Of the lines below, reproduce exactly those from the line containing "Müller, Heinz-Peter" to the end, including both the first and the last.

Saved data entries
>>>>>

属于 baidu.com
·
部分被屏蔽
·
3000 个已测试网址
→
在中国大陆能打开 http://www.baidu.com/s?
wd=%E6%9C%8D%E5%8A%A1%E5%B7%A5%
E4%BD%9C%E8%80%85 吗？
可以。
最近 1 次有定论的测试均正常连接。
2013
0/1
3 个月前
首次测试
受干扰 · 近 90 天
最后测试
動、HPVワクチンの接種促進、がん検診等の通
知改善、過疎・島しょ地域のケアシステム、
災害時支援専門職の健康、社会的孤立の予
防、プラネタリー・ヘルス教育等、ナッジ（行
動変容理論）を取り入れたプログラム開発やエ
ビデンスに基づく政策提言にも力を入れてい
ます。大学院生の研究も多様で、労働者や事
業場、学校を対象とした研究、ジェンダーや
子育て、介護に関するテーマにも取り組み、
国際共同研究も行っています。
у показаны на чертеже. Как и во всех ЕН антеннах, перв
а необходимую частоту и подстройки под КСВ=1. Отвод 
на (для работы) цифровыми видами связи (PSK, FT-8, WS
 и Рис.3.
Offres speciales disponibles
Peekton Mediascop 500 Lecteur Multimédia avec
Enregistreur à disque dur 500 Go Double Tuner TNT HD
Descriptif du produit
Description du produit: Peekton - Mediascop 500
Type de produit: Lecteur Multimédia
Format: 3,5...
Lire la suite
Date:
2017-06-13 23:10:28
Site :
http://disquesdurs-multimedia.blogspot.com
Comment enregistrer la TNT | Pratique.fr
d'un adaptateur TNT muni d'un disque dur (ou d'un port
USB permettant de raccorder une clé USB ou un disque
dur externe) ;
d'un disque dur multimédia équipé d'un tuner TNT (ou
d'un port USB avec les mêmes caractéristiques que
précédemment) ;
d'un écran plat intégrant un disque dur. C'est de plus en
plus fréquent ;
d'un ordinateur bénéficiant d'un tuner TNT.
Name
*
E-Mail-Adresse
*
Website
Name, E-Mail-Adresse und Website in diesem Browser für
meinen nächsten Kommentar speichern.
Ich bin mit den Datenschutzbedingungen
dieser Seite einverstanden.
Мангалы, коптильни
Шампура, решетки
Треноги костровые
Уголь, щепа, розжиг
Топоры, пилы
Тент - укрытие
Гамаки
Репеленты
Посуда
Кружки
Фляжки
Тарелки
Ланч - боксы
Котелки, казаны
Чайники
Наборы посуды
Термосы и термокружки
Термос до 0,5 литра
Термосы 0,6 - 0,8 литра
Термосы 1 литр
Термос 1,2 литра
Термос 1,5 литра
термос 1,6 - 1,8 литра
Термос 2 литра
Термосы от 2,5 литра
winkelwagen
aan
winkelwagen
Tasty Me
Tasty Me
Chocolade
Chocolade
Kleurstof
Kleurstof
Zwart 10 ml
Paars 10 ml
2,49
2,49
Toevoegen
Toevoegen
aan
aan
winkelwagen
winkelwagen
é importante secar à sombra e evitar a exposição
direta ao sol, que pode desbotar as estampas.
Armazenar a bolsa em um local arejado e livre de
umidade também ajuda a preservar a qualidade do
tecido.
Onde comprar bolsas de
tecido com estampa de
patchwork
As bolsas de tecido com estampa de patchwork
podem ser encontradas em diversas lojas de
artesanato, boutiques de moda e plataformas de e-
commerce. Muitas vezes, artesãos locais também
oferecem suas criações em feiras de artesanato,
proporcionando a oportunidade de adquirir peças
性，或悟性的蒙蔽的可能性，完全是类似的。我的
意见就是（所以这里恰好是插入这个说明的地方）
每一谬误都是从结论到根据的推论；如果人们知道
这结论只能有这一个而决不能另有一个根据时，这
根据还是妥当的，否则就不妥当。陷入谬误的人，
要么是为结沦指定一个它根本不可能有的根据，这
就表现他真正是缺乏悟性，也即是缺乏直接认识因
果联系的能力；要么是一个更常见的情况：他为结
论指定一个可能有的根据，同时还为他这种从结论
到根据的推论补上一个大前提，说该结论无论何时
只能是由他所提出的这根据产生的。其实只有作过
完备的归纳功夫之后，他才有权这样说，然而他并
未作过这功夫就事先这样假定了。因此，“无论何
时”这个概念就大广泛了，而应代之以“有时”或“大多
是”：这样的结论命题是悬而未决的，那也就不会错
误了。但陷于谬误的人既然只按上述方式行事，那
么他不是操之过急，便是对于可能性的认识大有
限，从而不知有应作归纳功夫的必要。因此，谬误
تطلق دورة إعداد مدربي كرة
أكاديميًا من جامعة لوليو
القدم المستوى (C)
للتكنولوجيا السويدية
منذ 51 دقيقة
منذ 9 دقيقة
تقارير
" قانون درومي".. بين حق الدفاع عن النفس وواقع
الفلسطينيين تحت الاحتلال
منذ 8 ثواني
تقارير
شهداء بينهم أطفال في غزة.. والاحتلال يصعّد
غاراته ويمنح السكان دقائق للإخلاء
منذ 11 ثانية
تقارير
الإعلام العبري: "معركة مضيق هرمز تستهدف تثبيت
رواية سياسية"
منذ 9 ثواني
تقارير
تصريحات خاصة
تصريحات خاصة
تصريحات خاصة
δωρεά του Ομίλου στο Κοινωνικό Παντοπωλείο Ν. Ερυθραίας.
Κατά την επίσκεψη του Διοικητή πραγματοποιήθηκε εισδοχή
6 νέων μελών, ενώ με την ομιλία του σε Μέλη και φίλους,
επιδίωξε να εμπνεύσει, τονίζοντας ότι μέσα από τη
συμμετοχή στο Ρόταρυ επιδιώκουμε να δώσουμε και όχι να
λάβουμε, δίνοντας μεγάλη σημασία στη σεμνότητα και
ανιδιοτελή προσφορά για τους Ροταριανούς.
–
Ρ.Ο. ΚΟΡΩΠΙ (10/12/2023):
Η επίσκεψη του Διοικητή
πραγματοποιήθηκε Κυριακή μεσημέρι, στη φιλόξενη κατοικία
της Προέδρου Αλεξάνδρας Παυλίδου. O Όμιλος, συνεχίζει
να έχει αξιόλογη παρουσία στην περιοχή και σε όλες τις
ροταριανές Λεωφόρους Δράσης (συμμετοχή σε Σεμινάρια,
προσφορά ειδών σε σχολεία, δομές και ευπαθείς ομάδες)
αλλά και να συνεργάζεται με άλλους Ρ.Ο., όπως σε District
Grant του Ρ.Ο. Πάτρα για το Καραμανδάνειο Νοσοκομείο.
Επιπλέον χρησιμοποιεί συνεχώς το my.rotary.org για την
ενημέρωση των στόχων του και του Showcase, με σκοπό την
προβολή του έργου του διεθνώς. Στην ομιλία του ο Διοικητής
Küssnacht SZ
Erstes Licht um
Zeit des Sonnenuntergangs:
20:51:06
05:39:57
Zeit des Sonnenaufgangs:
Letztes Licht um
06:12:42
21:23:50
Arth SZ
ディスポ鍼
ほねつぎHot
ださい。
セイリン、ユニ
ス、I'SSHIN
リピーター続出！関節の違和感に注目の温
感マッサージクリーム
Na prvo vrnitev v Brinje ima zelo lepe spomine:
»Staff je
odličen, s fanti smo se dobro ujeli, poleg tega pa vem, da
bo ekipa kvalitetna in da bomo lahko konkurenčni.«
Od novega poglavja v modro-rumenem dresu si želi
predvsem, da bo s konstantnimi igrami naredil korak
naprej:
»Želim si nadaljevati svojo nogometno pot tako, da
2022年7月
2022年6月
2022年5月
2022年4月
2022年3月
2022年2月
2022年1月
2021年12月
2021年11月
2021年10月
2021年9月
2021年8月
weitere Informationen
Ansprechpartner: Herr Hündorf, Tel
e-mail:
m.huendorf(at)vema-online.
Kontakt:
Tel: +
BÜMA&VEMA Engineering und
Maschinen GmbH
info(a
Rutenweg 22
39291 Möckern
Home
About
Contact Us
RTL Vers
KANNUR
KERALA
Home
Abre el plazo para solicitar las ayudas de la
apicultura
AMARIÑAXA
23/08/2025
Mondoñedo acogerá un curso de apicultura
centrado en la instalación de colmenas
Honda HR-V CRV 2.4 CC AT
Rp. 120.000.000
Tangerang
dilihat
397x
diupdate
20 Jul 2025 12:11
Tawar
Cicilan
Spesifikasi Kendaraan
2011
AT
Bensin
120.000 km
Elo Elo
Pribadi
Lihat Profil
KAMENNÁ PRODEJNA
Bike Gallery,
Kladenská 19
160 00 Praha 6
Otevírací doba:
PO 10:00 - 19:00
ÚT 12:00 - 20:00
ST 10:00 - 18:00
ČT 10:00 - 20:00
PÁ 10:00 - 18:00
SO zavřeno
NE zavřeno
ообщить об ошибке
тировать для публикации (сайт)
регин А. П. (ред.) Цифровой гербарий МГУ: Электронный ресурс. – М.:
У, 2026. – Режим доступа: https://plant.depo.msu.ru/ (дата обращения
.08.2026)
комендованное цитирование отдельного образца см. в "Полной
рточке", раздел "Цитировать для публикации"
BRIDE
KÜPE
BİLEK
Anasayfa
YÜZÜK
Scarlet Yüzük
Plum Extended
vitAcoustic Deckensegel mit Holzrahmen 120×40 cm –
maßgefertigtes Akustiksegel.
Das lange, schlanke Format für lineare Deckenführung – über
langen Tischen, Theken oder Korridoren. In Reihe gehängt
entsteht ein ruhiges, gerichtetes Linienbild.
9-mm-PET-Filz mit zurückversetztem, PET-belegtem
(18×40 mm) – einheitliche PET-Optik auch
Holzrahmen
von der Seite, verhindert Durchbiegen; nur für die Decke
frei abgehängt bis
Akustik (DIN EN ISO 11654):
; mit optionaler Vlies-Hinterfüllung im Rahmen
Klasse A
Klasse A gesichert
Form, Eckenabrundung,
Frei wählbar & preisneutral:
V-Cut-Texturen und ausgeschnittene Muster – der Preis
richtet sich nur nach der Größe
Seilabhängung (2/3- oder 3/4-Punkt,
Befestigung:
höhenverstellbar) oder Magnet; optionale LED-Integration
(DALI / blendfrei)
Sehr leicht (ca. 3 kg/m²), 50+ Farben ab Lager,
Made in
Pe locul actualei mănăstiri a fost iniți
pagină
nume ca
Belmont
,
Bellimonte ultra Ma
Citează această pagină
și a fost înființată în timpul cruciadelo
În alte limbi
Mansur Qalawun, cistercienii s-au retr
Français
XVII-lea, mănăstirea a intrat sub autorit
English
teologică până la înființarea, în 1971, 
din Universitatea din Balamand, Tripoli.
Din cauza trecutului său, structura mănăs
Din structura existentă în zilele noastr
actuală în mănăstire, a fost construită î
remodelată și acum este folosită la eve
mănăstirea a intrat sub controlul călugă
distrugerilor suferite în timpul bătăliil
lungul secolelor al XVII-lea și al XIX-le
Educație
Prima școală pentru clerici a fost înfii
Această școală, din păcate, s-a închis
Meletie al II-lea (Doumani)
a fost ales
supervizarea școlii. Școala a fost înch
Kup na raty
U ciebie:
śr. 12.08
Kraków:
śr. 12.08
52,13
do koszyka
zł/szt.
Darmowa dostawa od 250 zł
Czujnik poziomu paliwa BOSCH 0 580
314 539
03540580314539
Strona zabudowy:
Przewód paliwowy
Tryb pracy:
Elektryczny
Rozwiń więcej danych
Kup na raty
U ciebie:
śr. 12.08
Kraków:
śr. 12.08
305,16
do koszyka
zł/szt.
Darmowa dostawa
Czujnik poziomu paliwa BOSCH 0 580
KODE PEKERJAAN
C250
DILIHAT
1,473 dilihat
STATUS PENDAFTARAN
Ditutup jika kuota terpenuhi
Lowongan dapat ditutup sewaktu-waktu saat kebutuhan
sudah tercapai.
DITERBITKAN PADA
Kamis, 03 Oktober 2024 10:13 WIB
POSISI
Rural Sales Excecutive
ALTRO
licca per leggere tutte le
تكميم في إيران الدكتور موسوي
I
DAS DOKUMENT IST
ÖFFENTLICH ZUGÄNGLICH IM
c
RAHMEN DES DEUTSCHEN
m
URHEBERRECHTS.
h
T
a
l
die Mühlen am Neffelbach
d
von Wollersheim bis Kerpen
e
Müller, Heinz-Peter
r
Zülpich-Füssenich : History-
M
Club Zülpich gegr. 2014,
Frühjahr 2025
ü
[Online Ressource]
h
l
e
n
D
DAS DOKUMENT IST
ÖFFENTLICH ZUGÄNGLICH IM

<<<<<

> _Response_
Müller, Heinz-Peter
r
Zülpich-Füssenich : History-
M
Club Zülpich gegr. 2014,
Frühjahr 2025
ü
[Online Ressource]
h
l
e
n
D
DAS DOKUMENT IST
ÖFFENTLICH ZUGÄNGLICH IM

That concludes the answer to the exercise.